=== GIVEN ENTRIES ===

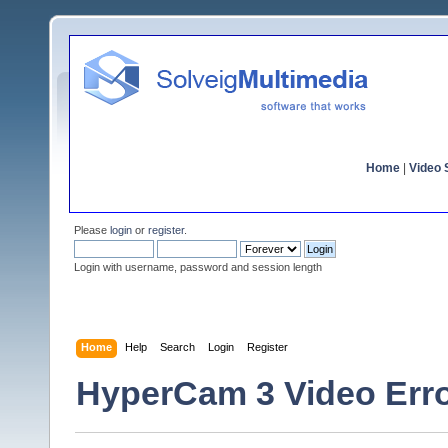
Home
|
Video S
Please
login
or
register
.
Login with username, password and session length
Home
Help
Search
Login
Register
HyperCam 3 Video Err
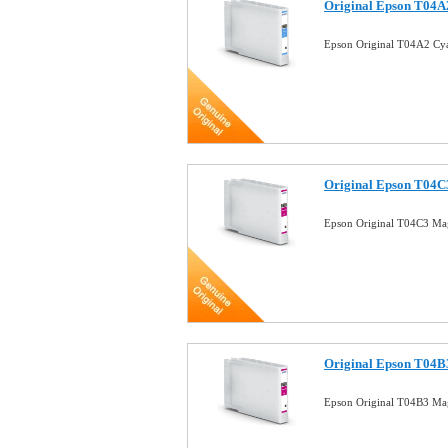
Original Epson T04A2
Epson Original T04A2 Cya
Original Epson T04C3
Epson Original T04C3 Mag
Original Epson T04B3
Epson Original T04B3 Mag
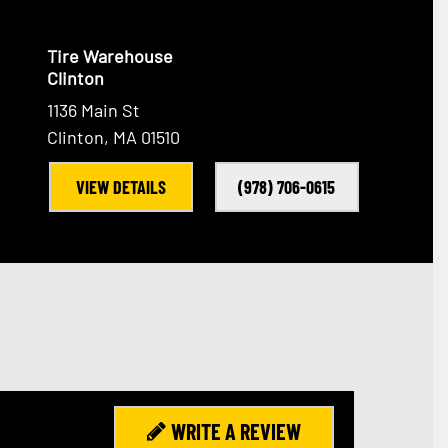
Tire Warehouse
Clinton
1136 Main St
Clinton, MA 01510
VIEW DETAILS
(978) 706-0615
WRITE A REVIEW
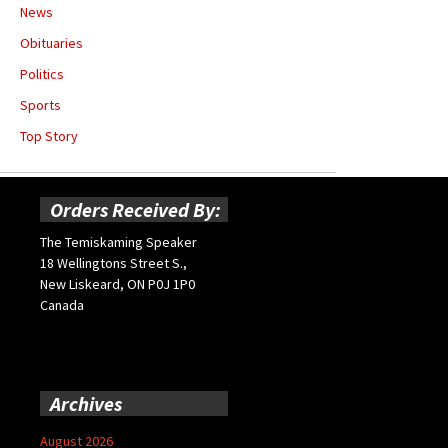
News
Obituaries
Politics
Sports
Top Story
Orders Received By:
The Temiskaming Speaker
18 Wellingtons Street S.,
New Liskeard, ON P0J 1P0
Canada
Archives
August 2026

===

**WORK TO BE COMPLETED:** In transcribing the lines above, omit the images and keep all else exact.

**SOLUTION TO THIS TASK:**
Home
|
Video S
Please
login
or
register
.
Login with username, password and session length
Home
Help
Search
Login
Register
HyperCam 3 Video Err
Original Epson T04A2
Epson Original T04A2 Cya
Original Epson T04C3
Epson Original T04C3 Mag
Original Epson T04B3
Epson Original T04B3 Mag
Tire Warehouse
Clinton
1136 Main St
Clinton, MA 01510
VIEW DETAILS
(978) 706-0615
WRITE A REVIEW
News
Obituaries
Politics
Sports
Top Story
Orders Received By:
The Temiskaming Speaker
18 Wellingtons Street S.,
New Liskeard, ON P0J 1P0
Canada
Archives
August 2026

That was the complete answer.